We are excited to announce that the TPC-C benchmark implementation for YugabyteDB is now open source and ready to use! While this implementation is not officially ratified by the TPC organization, it closely follows the TPC-C v5.11.0 specification.
For those new to TPC-C, the aim of the benchmark is to test how a database performs when handling transactions generated by a real-world OLTP application. This blog post shows the results of running the TPC-C benchmark in addition to outlining our experience of developing and running a TPC-C benchmark against YugabyteDB.
The results of running the above TPC-C benchmark with 10, 100, 1000, and 10,000 warehouses on a YugabyteDB cluster running in a single zone of AWS are shown below.
You can find the instructions to reproduce the above results in the benchmarking section of YugabyteDB docs. The rest of this post goes into some details about the TPC-C workload itself, how we built the benchmark tool, and our considerations when running it in public clouds.
Linear TPC-C scalability in the context of a distributed relational database refers to the fact that support for a larger number of warehouses without compromising high efficiency can be achieved by simply adding new nodes to the cluster. As shown below, we are excited to prove this property in the context YugabyteDB. YugabyteDB shows a tpmC value of 12,590 (while running 1000 warehouses on a 3 node cluster of c5d.4xlarge nodes) which is 97.90% of the theoretical maximum. In order to handle scaling the workload up by a factor of 10 from 1,000 to 10,000 warehouses, the cluster was scaled up to 30 nodes. This resulted in 10 times as many transactions per second being handled, for a tpmC of 125,194 (which is 97.35% of the theoretical maximum possible tpmC value of 128,600).
TPC-C models a business that has a warehouse, multiple districts, and inventory for those warehouses, as well as items and orders for those items. The TPC-C benchmark tests five different transaction workloads, which are briefly described below.
The complete entity-relationship diagram for the TPC-C workload is shown below.
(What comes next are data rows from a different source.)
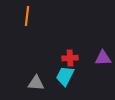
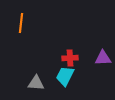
orange line: moved 6 px left, 7 px down
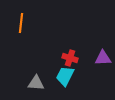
red cross: rotated 21 degrees clockwise
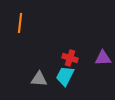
orange line: moved 1 px left
gray triangle: moved 3 px right, 4 px up
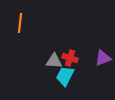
purple triangle: rotated 18 degrees counterclockwise
gray triangle: moved 15 px right, 18 px up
The number of warehouses is the key configurable parameter that determines the scale of running the benchmark. Increasing the number of warehouses increases the data set size, the number of concurrent clients as well as the number of concurrently running transactions. A warehouse can have up to ten terminals (point of sale or point of inquiry counters) which generate transactions such as entering a new order, settling payments, and looking up the status of an existing order. TPC-C also models other behind the scenes activities at warehouses that would result in transactions, such as finding items that need to be restocked or marking items as delivered.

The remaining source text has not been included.